§ What is required
Go through the entries below and print each one exactly, leaving out pictures.

[[ Provided data, beginning ]]

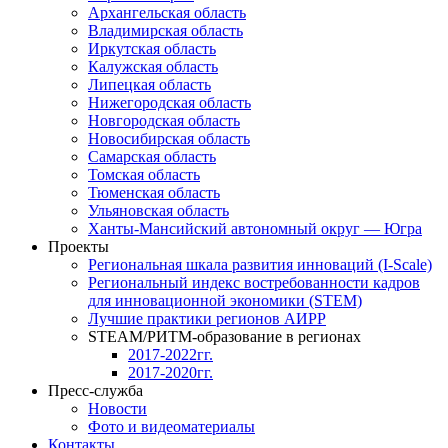
Архангельская область
Владимирская область
Иркутская область
Калужская область
Липецкая область
Нижегородская область
Новгородская область
Новосибирская область
Самарская область
Томская область
Тюменская область
Ульяновская область
Ханты-Мансийский автономный округ — Югра
Проекты
Региональная шкала развития инноваций (I-Scale)
Региональный индекс востребованности кадров
для инновационной экономики (STEM)
Лучшие практики регионов АИРР
STEAM/РИТМ-образование в регионах
2017-2022гг.
2017-2020гг.
Пресс-служба
Новости
Фото и видеоматериалы
Контакты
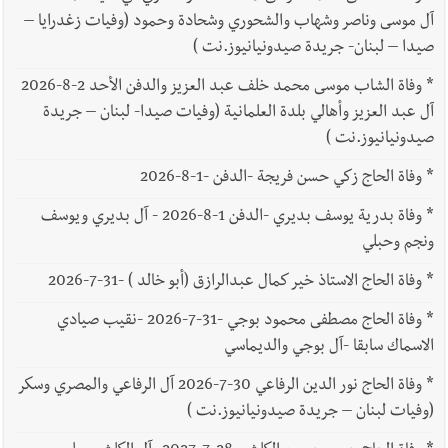
آل موسى وناصر وشهاب والشحوري وشحادة وحمود (وفيات زغدرايا –
صيدا – لبنان- جريدة صيدونيانيوز.نت )
*
وفاة الشاب موسى محمد خلف عبد العزيز والدفن الأحد 2-8-2026
آل عبد العزيز وأهالي بلدة العلمانية (وفيات صيدا- لبنان – جريدة
صيدونيانيوز.نت )
*
وفاة الحاج زكي حسن فريجة -الدفن -1-8-2026
*
وفاة بدرية يوسف بديري -الدفن 1-8-2026 - آل بديري ويوسف
ونجم وحبلي
*
وفاة الحاج الاستاذ خير كمال عبدالرازق (أبو خالد ) -31-7-2026
*
وفاة الحاج مصطفى محمود بوجي -31-7-2026 -نقيب صيادي
الاسماك سابقا -آل بوجي والديماسي
*
وفاة الحاج نور الدين الرفاعي 30-7-2026 آل الرفاعي والمصري وسكر
(وفيات لبنان – جريدة صيدونيانيوز.نت )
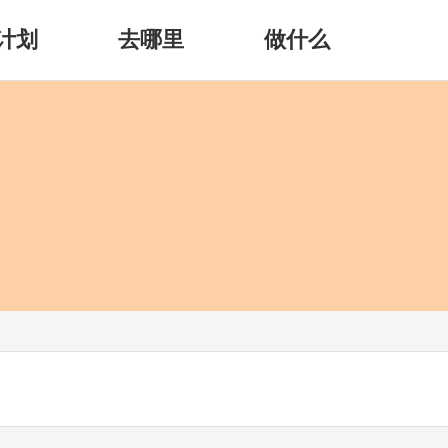
计划
去哪里
做什么
)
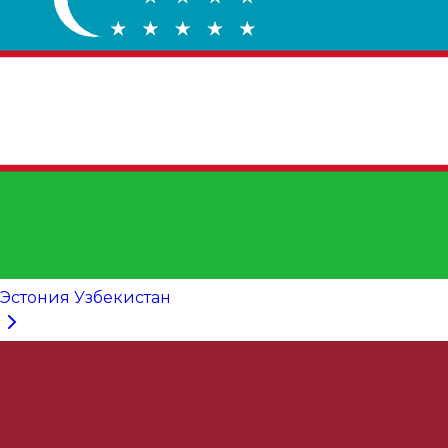
Эстония Узбекистан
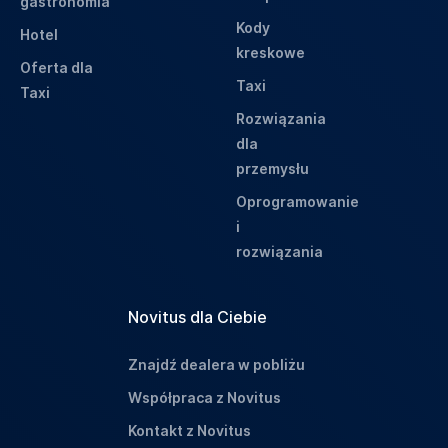
gastronomia
Kody
Hotel
kreskowe
Oferta dla
Taxi
Taxi
Rozwiązania
dla
przemysłu
Oprogramowanie
i
rozwiązania
Novitus dla Ciebie
Znajdź dealera w pobliżu
Współpraca z Novitus
Kontakt z Novitus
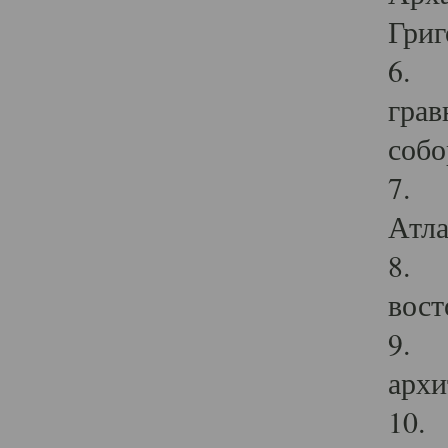
Григ
6. П
грав
собо
7. Г
Атла
8. С
вост
9. С
архи
10. 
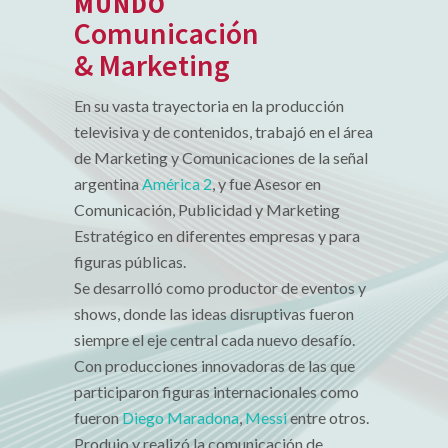
MUNDO
Comunicación
& Marketing
En su vasta trayectoria en la producción
televisiva y de contenidos, trabajó en el área
de Marketing y Comunicaciones de la señal
argentina
América 2
, y fue Asesor en
Comunicación, Publicidad y Marketing
Estratégico en diferentes empresas y para
figuras públicas.
Se desarrolló como productor de eventos y
shows, donde las ideas disruptivas fueron
siempre el eje central cada nuevo desafío.
Con producciones innovadoras de las que
participaron figuras internacionales como
fueron
Diego Maradona
,
Messi
entre otros.
Produjo y realizó la comunicación de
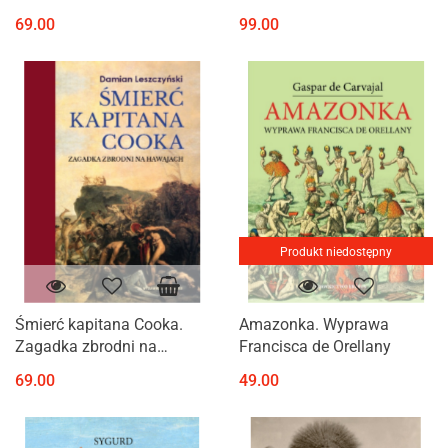
do podróży Quirósa
69.00
99.00
Produkt niedostępny
Śmierć kapitana Cooka.
Amazonka. Wyprawa
Zagadka zbrodni na
Francisca de Orellany
Hawajach Z dodatkiem
69.00
49.00
relacji świadków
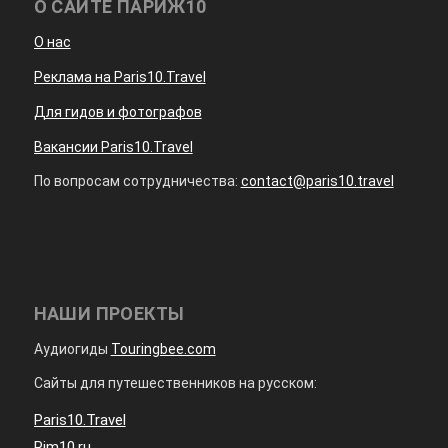
О САЙТЕ ПАРИЖ10
О нас
Реклама на Paris10.Travel
Для гидов и фотографов
Вакансии Paris10.Travel
По вопросам сотрудничества:
contact@paris10.travel
НАШИ ПРОЕКТЫ
Аудиогиды
Touringbee.com
Сайты для путешественников на русском:
Paris10.Travel
Rim10.ru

[[ Provided data, end ]]

§ Reply
Архангельская область
Владимирская область
Иркутская область
Калужская область
Липецкая область
Нижегородская область
Новгородская область
Новосибирская область
Самарская область
Томская область
Тюменская область
Ульяновская область
Ханты-Мансийский автономный округ — Югра
Проекты
Региональная шкала развития инноваций (I-Scale)
Региональный индекс востребованности кадров
для инновационной экономики (STEM)
Лучшие практики регионов АИРР
STEAM/РИТМ-образование в регионах
2017-2022гг.
2017-2020гг.
Пресс-служба
Новости
Фото и видеоматериалы
Контакты
آل موسى وناصر وشهاب والشحوري وشحادة وحمود (وفيات زغدرايا –
صيدا – لبنان- جريدة صيدونيانيوز.نت )
*
وفاة الشاب موسى محمد خلف عبد العزيز والدفن الأحد 2-8-2026
آل عبد العزيز وأهالي بلدة العلمانية (وفيات صيدا- لبنان – جريدة
صيدونيانيوز.نت )
*
وفاة الحاج زكي حسن فريجة -الدفن -1-8-2026
*
وفاة بدرية يوسف بديري -الدفن 1-8-2026 - آل بديري ويوسف
ونجم وحبلي
*
وفاة الحاج الاستاذ خير كمال عبدالرازق (أبو خالد ) -31-7-2026
*
وفاة الحاج مصطفى محمود بوجي -31-7-2026 -نقيب صيادي
الاسماك سابقا -آل بوجي والديماسي
*
وفاة الحاج نور الدين الرفاعي 30-7-2026 آل الرفاعي والمصري وسكر
(وفيات لبنان – جريدة صيدونيانيوز.نت )
计划
去哪里
做什么
)
Эстония Узбекистан
gastronomia
Kody
Hotel
kreskowe
Oferta dla
Taxi
Taxi
Rozwiązania
dla
przemysłu
Oprogramowanie
i
rozwiązania
Novitus dla Ciebie
Znajdź dealera w pobliżu
Współpraca z Novitus
Kontakt z Novitus
Григ
6. П
грав
собо
7. Г
Атла
8. С
вост
9. С
архи
10. 
MUNDO
Comunicación
& Marketing
En su vasta trayectoria en la producción
televisiva y de contenidos, trabajó en el área
de Marketing y Comunicaciones de la señal
argentina
América 2
, y fue Asesor en
Comunicación, Publicidad y Marketing
Estratégico en diferentes empresas y para
figuras públicas.
Se desarrolló como productor de eventos y
shows, donde las ideas disruptivas fueron
siempre el eje central cada nuevo desafío.
Con producciones innovadoras de las que
participaron figuras internacionales como
fueron
Diego Maradona
,
Messi
entre otros.
Produjo y realizó la comunicación de
do podróży Quirósa
69.00
99.00
Produkt niedostępny
Śmierć kapitana Cooka.
Amazonka. Wyprawa
Zagadka zbrodni na
Francisca de Orellany
Hawajach Z dodatkiem
69.00
49.00
relacji świadków
О САЙТЕ ПАРИЖ10
О нас
Реклама на Paris10.Travel
Для гидов и фотографов
Вакансии Paris10.Travel
По вопросам сотрудничества:
contact@paris10.travel
НАШИ ПРОЕКТЫ
Аудиогиды
Touringbee.com
Сайты для путешественников на русском:
Paris10.Travel
Rim10.ru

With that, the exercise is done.